Your objective
Reproduce each entry below in full, exactly as it was given.

[Extracted records]
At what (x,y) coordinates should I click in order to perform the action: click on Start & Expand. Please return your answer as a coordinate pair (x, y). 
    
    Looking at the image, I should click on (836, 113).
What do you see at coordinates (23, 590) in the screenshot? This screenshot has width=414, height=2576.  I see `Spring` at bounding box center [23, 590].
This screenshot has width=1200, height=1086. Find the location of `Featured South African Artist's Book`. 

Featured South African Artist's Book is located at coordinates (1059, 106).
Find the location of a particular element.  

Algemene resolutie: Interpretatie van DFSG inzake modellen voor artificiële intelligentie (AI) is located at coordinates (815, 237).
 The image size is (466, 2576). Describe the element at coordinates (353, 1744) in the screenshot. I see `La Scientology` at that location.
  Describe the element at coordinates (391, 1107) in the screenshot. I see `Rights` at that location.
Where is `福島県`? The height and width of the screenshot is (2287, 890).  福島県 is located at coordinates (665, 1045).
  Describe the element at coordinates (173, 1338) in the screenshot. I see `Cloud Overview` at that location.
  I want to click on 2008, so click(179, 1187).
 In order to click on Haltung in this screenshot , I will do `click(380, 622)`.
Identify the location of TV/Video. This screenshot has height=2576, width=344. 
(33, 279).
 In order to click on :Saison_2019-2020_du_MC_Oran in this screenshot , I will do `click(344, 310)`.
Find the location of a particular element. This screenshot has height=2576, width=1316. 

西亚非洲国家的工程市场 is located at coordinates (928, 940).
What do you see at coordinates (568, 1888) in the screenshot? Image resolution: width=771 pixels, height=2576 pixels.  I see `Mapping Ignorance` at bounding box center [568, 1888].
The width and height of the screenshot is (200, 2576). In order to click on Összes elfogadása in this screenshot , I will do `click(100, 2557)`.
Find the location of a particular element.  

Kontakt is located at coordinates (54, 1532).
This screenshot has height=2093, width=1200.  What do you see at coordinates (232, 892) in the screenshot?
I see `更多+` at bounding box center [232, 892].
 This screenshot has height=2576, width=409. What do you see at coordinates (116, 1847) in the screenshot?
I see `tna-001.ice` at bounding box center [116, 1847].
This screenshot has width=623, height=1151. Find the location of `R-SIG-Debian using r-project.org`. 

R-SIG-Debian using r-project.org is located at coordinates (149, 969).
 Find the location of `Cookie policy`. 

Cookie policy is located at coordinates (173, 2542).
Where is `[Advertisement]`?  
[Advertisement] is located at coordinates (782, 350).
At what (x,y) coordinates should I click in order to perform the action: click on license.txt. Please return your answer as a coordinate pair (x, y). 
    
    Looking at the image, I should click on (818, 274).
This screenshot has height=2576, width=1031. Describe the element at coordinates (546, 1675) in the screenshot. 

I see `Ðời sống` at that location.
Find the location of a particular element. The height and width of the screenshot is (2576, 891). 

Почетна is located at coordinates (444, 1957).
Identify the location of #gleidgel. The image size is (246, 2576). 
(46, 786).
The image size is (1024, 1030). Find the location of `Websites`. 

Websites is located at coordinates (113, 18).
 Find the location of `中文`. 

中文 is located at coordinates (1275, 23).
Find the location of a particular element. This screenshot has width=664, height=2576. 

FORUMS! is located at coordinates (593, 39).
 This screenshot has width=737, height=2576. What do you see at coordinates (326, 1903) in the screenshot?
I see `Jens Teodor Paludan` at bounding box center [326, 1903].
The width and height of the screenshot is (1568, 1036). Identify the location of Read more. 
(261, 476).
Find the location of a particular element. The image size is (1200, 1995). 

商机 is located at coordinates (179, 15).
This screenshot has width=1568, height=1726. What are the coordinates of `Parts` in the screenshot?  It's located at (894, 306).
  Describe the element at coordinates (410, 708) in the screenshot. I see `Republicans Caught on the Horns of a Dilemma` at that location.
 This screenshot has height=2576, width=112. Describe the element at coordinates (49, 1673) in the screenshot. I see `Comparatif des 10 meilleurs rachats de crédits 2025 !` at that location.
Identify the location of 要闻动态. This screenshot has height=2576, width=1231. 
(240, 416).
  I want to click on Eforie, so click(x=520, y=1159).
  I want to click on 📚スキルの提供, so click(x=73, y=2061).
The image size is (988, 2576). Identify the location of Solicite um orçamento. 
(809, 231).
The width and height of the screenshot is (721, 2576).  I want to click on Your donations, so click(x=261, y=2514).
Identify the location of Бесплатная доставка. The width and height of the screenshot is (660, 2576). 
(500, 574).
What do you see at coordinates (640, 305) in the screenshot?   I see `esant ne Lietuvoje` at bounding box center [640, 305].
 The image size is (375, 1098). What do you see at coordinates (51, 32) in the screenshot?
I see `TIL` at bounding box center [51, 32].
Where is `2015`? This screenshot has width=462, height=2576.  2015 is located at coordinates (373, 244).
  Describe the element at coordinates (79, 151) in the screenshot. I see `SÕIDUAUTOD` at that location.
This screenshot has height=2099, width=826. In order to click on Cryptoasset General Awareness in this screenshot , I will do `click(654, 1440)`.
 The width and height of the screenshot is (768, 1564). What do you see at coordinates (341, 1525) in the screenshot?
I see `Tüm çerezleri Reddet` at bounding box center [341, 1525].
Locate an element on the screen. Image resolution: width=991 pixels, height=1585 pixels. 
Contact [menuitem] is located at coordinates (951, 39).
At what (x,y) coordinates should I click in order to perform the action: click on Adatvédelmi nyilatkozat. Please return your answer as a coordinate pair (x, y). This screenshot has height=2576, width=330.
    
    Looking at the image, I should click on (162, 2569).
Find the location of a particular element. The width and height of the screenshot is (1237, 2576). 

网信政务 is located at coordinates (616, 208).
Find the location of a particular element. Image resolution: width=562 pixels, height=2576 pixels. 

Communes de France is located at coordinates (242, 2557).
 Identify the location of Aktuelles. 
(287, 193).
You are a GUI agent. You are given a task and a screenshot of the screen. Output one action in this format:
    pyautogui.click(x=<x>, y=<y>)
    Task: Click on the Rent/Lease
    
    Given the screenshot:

Answer to this task
At what (x,y) coordinates should I click in order to perform the action: click on Start & Expand. Please return your answer as a coordinate pair (x, y). 
    
    Looking at the image, I should click on (836, 113).
What do you see at coordinates (23, 590) in the screenshot? This screenshot has width=414, height=2576.  I see `Spring` at bounding box center [23, 590].
This screenshot has width=1200, height=1086. Find the location of `Featured South African Artist's Book`. 

Featured South African Artist's Book is located at coordinates (1059, 106).
Find the location of a particular element.  

Algemene resolutie: Interpretatie van DFSG inzake modellen voor artificiële intelligentie (AI) is located at coordinates (815, 237).
 The image size is (466, 2576). Describe the element at coordinates (353, 1744) in the screenshot. I see `La Scientology` at that location.
  Describe the element at coordinates (391, 1107) in the screenshot. I see `Rights` at that location.
Where is `福島県`? The height and width of the screenshot is (2287, 890).  福島県 is located at coordinates (665, 1045).
  Describe the element at coordinates (173, 1338) in the screenshot. I see `Cloud Overview` at that location.
  I want to click on 2008, so click(179, 1187).
 In order to click on Haltung in this screenshot , I will do `click(380, 622)`.
Identify the location of TV/Video. This screenshot has height=2576, width=344. 
(33, 279).
 In order to click on :Saison_2019-2020_du_MC_Oran in this screenshot , I will do `click(344, 310)`.
Find the location of a particular element. This screenshot has height=2576, width=1316. 

西亚非洲国家的工程市场 is located at coordinates (928, 940).
What do you see at coordinates (568, 1888) in the screenshot? Image resolution: width=771 pixels, height=2576 pixels.  I see `Mapping Ignorance` at bounding box center [568, 1888].
The width and height of the screenshot is (200, 2576). In order to click on Összes elfogadása in this screenshot , I will do `click(100, 2557)`.
Find the location of a particular element.  

Kontakt is located at coordinates (54, 1532).
This screenshot has height=2093, width=1200.  What do you see at coordinates (232, 892) in the screenshot?
I see `更多+` at bounding box center [232, 892].
 This screenshot has height=2576, width=409. What do you see at coordinates (116, 1847) in the screenshot?
I see `tna-001.ice` at bounding box center [116, 1847].
This screenshot has width=623, height=1151. Find the location of `R-SIG-Debian using r-project.org`. 

R-SIG-Debian using r-project.org is located at coordinates (149, 969).
 Find the location of `Cookie policy`. 

Cookie policy is located at coordinates (173, 2542).
Where is `[Advertisement]`?  
[Advertisement] is located at coordinates (782, 350).
At what (x,y) coordinates should I click in order to perform the action: click on license.txt. Please return your answer as a coordinate pair (x, y). 
    
    Looking at the image, I should click on (818, 274).
This screenshot has height=2576, width=1031. Describe the element at coordinates (546, 1675) in the screenshot. 

I see `Ðời sống` at that location.
Find the location of a particular element. The height and width of the screenshot is (2576, 891). 

Почетна is located at coordinates (444, 1957).
Identify the location of #gleidgel. The image size is (246, 2576). 
(46, 786).
The image size is (1024, 1030). Find the location of `Websites`. 

Websites is located at coordinates (113, 18).
 Find the location of `中文`. 

中文 is located at coordinates (1275, 23).
Find the location of a particular element. This screenshot has width=664, height=2576. 

FORUMS! is located at coordinates (593, 39).
 This screenshot has width=737, height=2576. What do you see at coordinates (326, 1903) in the screenshot?
I see `Jens Teodor Paludan` at bounding box center [326, 1903].
The width and height of the screenshot is (1568, 1036). Identify the location of Read more. 
(261, 476).
Find the location of a particular element. The image size is (1200, 1995). 

商机 is located at coordinates (179, 15).
This screenshot has width=1568, height=1726. What are the coordinates of `Parts` in the screenshot?  It's located at (894, 306).
  Describe the element at coordinates (410, 708) in the screenshot. I see `Republicans Caught on the Horns of a Dilemma` at that location.
 This screenshot has height=2576, width=112. Describe the element at coordinates (49, 1673) in the screenshot. I see `Comparatif des 10 meilleurs rachats de crédits 2025 !` at that location.
Identify the location of 要闻动态. This screenshot has height=2576, width=1231. 
(240, 416).
  I want to click on Eforie, so click(x=520, y=1159).
  I want to click on 📚スキルの提供, so click(x=73, y=2061).
The image size is (988, 2576). Identify the location of Solicite um orçamento. 
(809, 231).
The width and height of the screenshot is (721, 2576).  I want to click on Your donations, so click(x=261, y=2514).
Identify the location of Бесплатная доставка. The width and height of the screenshot is (660, 2576). 
(500, 574).
What do you see at coordinates (640, 305) in the screenshot?   I see `esant ne Lietuvoje` at bounding box center [640, 305].
 The image size is (375, 1098). What do you see at coordinates (51, 32) in the screenshot?
I see `TIL` at bounding box center [51, 32].
Where is `2015`? This screenshot has width=462, height=2576.  2015 is located at coordinates (373, 244).
  Describe the element at coordinates (79, 151) in the screenshot. I see `SÕIDUAUTOD` at that location.
This screenshot has height=2099, width=826. In order to click on Cryptoasset General Awareness in this screenshot , I will do `click(654, 1440)`.
 The width and height of the screenshot is (768, 1564). What do you see at coordinates (341, 1525) in the screenshot?
I see `Tüm çerezleri Reddet` at bounding box center [341, 1525].
Locate an element on the screen. Image resolution: width=991 pixels, height=1585 pixels. 
Contact [menuitem] is located at coordinates (951, 39).
At what (x,y) coordinates should I click in order to perform the action: click on Adatvédelmi nyilatkozat. Please return your answer as a coordinate pair (x, y). This screenshot has height=2576, width=330.
    
    Looking at the image, I should click on (162, 2569).
Find the location of a particular element. The width and height of the screenshot is (1237, 2576). 

网信政务 is located at coordinates (616, 208).
Find the location of a particular element. Image resolution: width=562 pixels, height=2576 pixels. 

Communes de France is located at coordinates (242, 2557).
 Identify the location of Aktuelles. 
(287, 193).
You are a GUI agent. You are given a task and a screenshot of the screen. Output one action in this format:
    pyautogui.click(x=<x>, y=<y>)
    Task: Click on the Rent/Lease
    
    Given the screenshot:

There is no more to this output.